Korban lainnya, Dicky Senoadji, juga tidak menggunakan jasa pengacara sejak awal kasus ini bergulir. “Tidak pakai kuasa hukum karena saya sudah pasrah. Saya juga tidak percaya kalau pakai kuasa hukum, uang itu bisa balik,” ujarnya Dicky.
Dicky mulai berinvestasi di KSP Indosurya sejak 2010 setelah berkenalan dengan Surya Effendi, ayah Henry Surya. Awalnya, Dicky menginvestasikan uangnya dalam bentuk deposito di PT Asjaya Indosurya Securities dan selama berinvestasi di perusahaan tersebut ia mengaku tidak pernah terjadi kesulitan penarikan dana. Pada 2012, pihak perusahaan meminta bilyet deposito Dicky untuk dipindah ke KSP Indosurya.
“Saya sempat tidak mau karena bukan anggota koperasi tapi mereka mengatakan kalau ini koperasi simpan pinjam sehingga uangnya tetap bisa diambil dan berada di bawah pengawasan OJK. Memang tidak ada penjelasan tertulis atau perjanjian tertulis saat itu tapi karena sama orang yang lama kenal dan tidak pernah ada masalah, saya tidak minta buktinya,” jelasnya.
Dicky menyebut sebanyak Rp 2 miliar uangnya di KSP Indosurya tidak dapat ditarik dan hingga saat ini hanya mendapat ganti rugi sebesar Rp 3,5 juta dalam beberapa kali cicilan yang terakhir diterima pada Desember 2021.
“Beberapa kali mereka kontak saya untuk kasih penawaran ganti rugi berupa villa di dekat Vimala Hills, Gadog, Puncak. Saya mau tahu dulu aset yang ditawarkan itu wajar atau tidak. Waktu saya tanya serius, mereka bilang sudah diambil dan ternyata villa yang ditawarkan adalah villa rusak,” tambahnya.
Selain itu, Dicky menyebut vonis bebas terhadap Henry Surya yang diberikan oleh Pengadilan Negeri Jakarta Barat sebagai putusan yang aneh dan membuatnya sakit hati.

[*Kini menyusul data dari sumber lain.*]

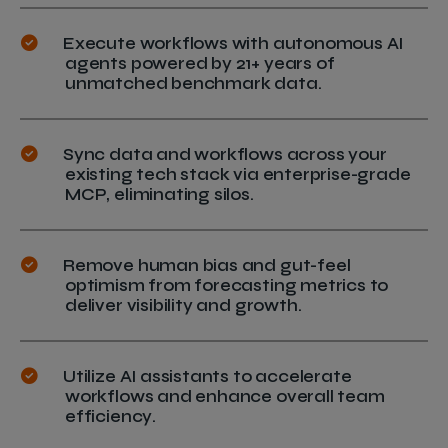
Execute workflows with autonomous AI
agents powered by 21+ years of
unmatched benchmark data.
Sync data and workflows across your
existing tech stack via enterprise-grade
MCP, eliminating silos.
Remove human bias and gut-feel
optimism from forecasting metrics to
deliver visibility and growth.
Utilize AI assistants to accelerate
workflows and enhance overall team
efficiency.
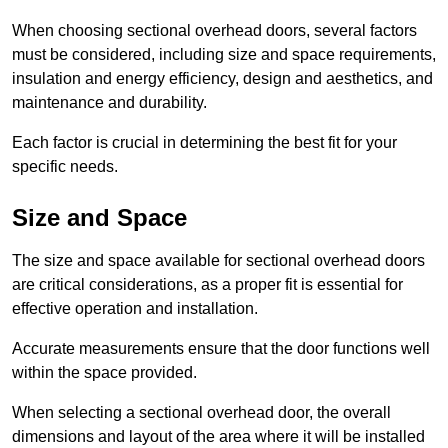
When choosing sectional overhead doors, several factors
must be considered, including size and space requirements,
insulation and energy efficiency, design and aesthetics, and
maintenance and durability.
Each factor is crucial in determining the best fit for your
specific needs.
Size and Space
The size and space available for sectional overhead doors
are critical considerations, as a proper fit is essential for
effective operation and installation.
Accurate measurements ensure that the door functions well
within the space provided.
When selecting a sectional overhead door, the overall
dimensions and layout of the area where it will be installed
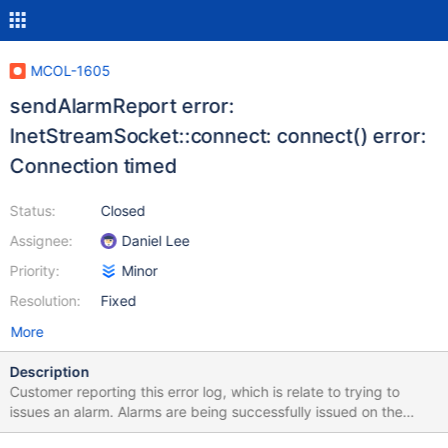
MCOL-1605
sendAlarmReport error:
InetStreamSocket::connect: connect() error:
Connection timed
Status:
Closed
Assignee:
Daniel Lee
Priority:
Minor
Resolution:
Fixed
More
Description
Customer reporting this error log, which is relate to trying to
issues an alarm. Alarms are being successfully issued on the
system, so not sure why the error is occurring. I can duplicate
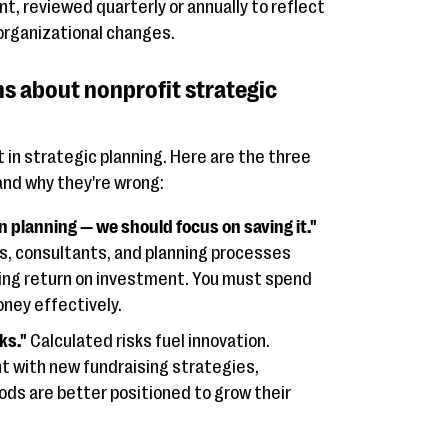
nt, reviewed quarterly or annually to reflect
 organizational changes.
 about nonprofit strategic
 in strategic planning. Here are the three
d why they're wrong:
planning — we should focus on saving it."
s, consultants, and planning processes
sing return on investment. You must spend
ney effectively.
ks."
Calculated risks fuel innovation.
t with new fundraising strategies,
ds are better positioned to grow their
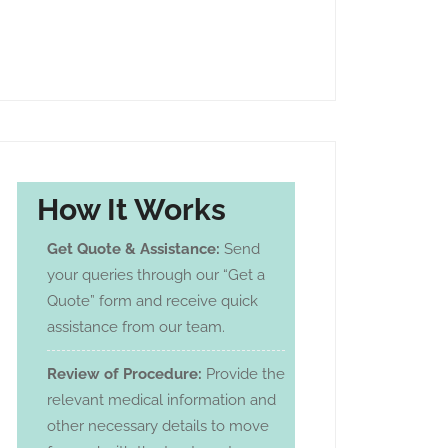
How It Works
Get Quote & Assistance:
Send
your queries through our “Get a
Quote” form and receive quick
assistance from our team.
Review of Procedure:
Provide the
relevant medical information and
other necessary details to move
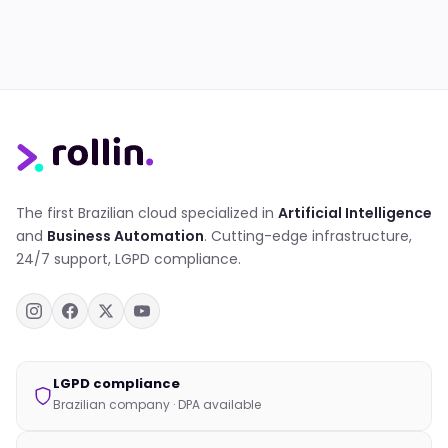
The first Brazilian cloud specialized in
Artificial Intelligence
and
Business Automation
. Cutting-edge infrastructure,
24/7 support, LGPD compliance.
LGPD compliance
Brazilian company · DPA available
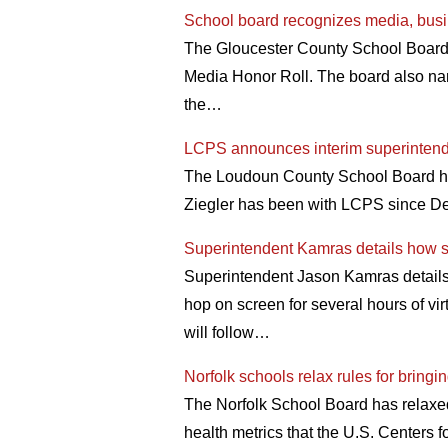
School board recognizes media, busin
The Gloucester County School Board 
Media Honor Roll. The board also na
the…
LCPS announces interim superinten
The Loudoun County School Board has 
Ziegler has been with LCPS since De
Superintendent Kamras details how sc
Superintendent Jason Kamras details h
hop on screen for several hours of vi
will follow…
Norfolk schools relax rules for bringi
The Norfolk School Board has relaxed 
health metrics that the U.S. Centers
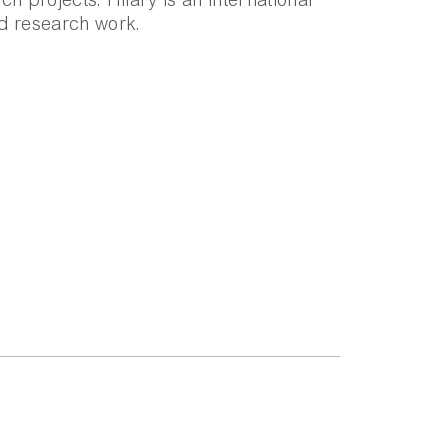
h projects. Hilary is an international
d research work.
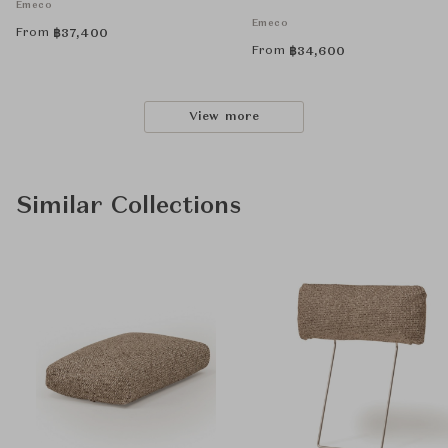
Emeco
Emeco
From
฿
37,400
From
฿
34,600
View more
Similar Collections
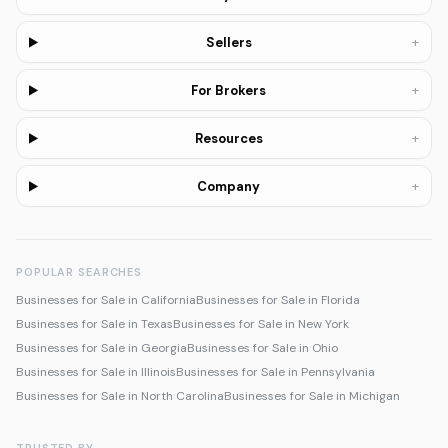
+
Sellers
+
For Brokers
+
Resources
+
Company
POPULAR SEARCHES
Businesses for Sale in California
Businesses for Sale in Florida
Businesses for Sale in Texas
Businesses for Sale in New York
Businesses for Sale in Georgia
Businesses for Sale in Ohio
Businesses for Sale in Illinois
Businesses for Sale in Pennsylvania
Businesses for Sale in North Carolina
Businesses for Sale in Michigan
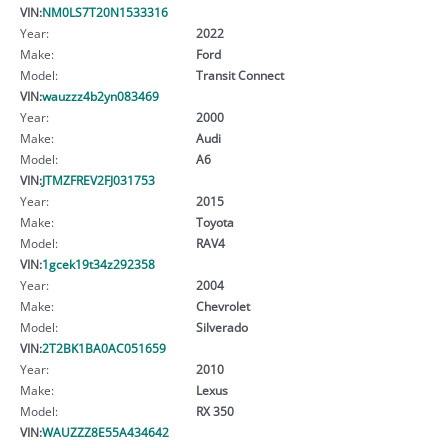
VIN:
NM0LS7T20N1533316
Year:
2022
Make:
Ford
Model:
Transit Connect
VIN:
wauzzz4b2yn083469
Year:
2000
Make:
Audi
Model:
A6
VIN:
JTMZFREV2FJ031753
Year:
2015
Make:
Toyota
Model:
RAV4
VIN:
1gcek19t34z292358
Year:
2004
Make:
Chevrolet
Model:
Silverado
VIN:
2T2BK1BA0AC051659
Year:
2010
Make:
Lexus
Model:
RX 350
VIN:
WAUZZZ8E55A434642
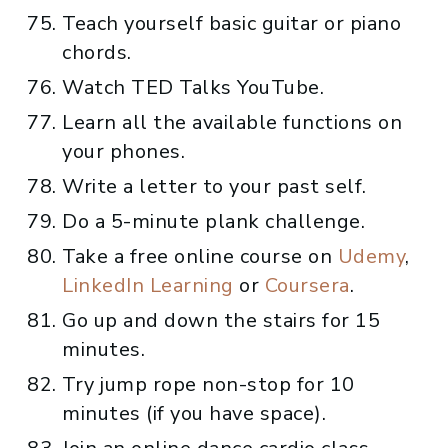
Teach yourself basic guitar or piano
chords.
Watch TED Talks YouTube.
Learn all the available functions on
your phones.
Write a letter to your past self.
Do a 5-minute plank challenge.
Take a free online course on
Udemy
,
LinkedIn Learning
or
Coursera
.
Go up and down the stairs for 15
minutes.
Try jump rope non-stop for 10
minutes (if you have space).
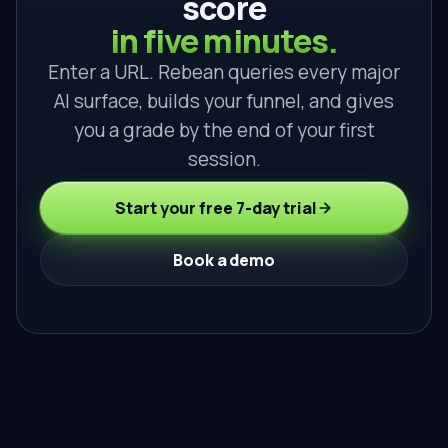
score
in five minutes.
Enter a URL. Rebean queries every major
AI surface, builds your funnel, and gives
you a grade by the end of your first
session.
Start your free 7-day trial
Book a demo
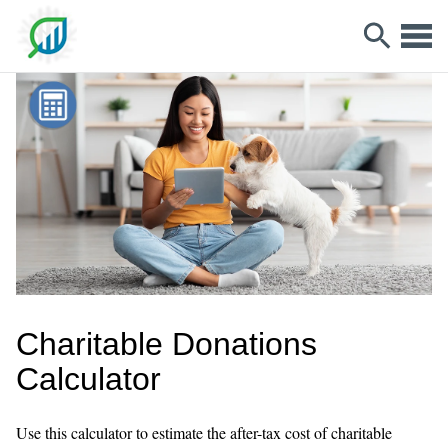
Charitable Donations
Calculator
Use this calculator to estimate the after-tax cost of charitable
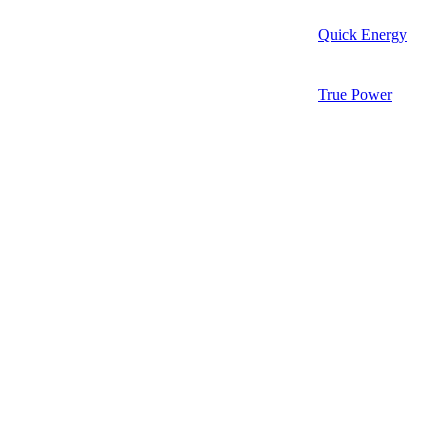
Quick Energy
True Power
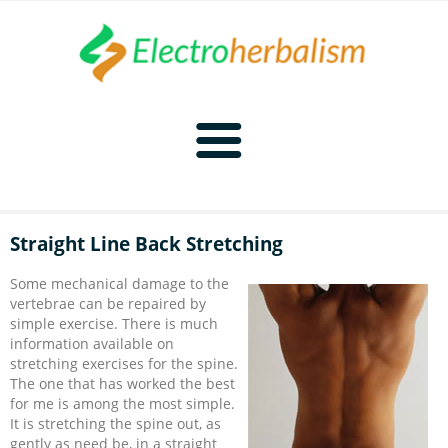
Home
Straight Line Back Stretching
Naturopathy
Some mechanical damage to the
vertebrae can be repaired by
Naturopathy Home
Bioelectronics
simple exercise. There is much
information available on
stretching exercises for the spine.
Bioelectronics Home
Malady Regimens
Frequencies
The one that has worked the best
for me is among the most simple.
It is stretching the spine out, as
Frequencies Home
Introduction
Therapies
CAFL
gently as need be, in a straight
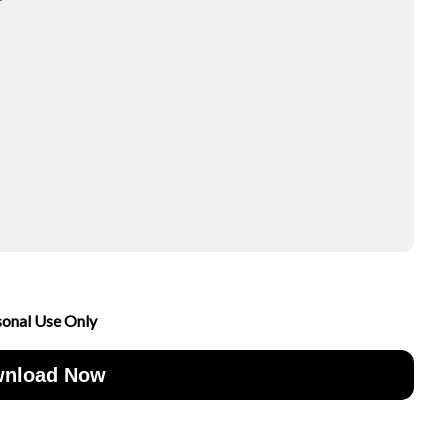
sonal Use Only
nload Now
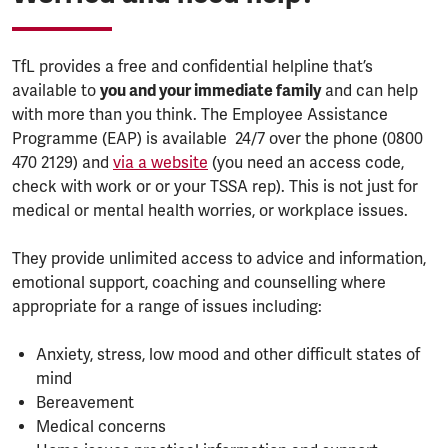
TfL provides a free and confidential helpline that’s
available to
you and your immediate family
and can help
with more than you think. The Employee Assistance
Programme (EAP) is available 24/7 over the phone (0800
470 2129) and
via a website
(you need an access code,
check with work or or your TSSA rep). This is not just for
medical or mental health worries, or workplace issues.
They provide unlimited access to advice and information,
emotional support, coaching and counselling where
appropriate for a range of issues including:
Anxiety, stress, low mood and other difficult states of
mind
Bereavement
Medical concerns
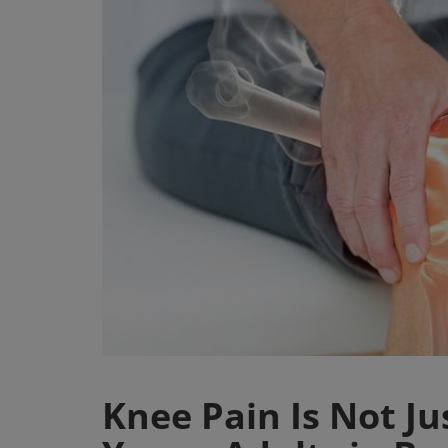
Register
Knee Pain Is Not Ju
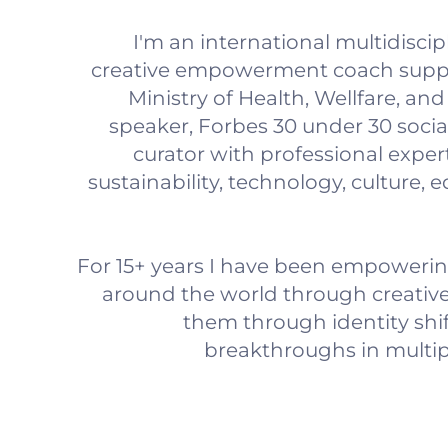
I'm an international multidisci
creative empowerment coach supp
Ministry of Health, Wellfare, an
speaker, Forbes 30 under 30 socia
curator with professional expert
sustainability, technology, culture, 
For 15+ years I have been empowering
around the world through creativ
them through identity shif
breakthroughs in multiple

“Saat proses persidangan berjalan, salah satu yang bikin benar-benar sakit hati adalah pembelaan Henry Surya di pledoi bahwa dia sudah melakukan ganti rugi, bahkan sampai habis Rp 2,7 triliun. Padahal kalau kita nasabah dikasih kesempatan untuk bicara lagi, kita bisa buktikan kalau itu tidak ada,” kata Dicky.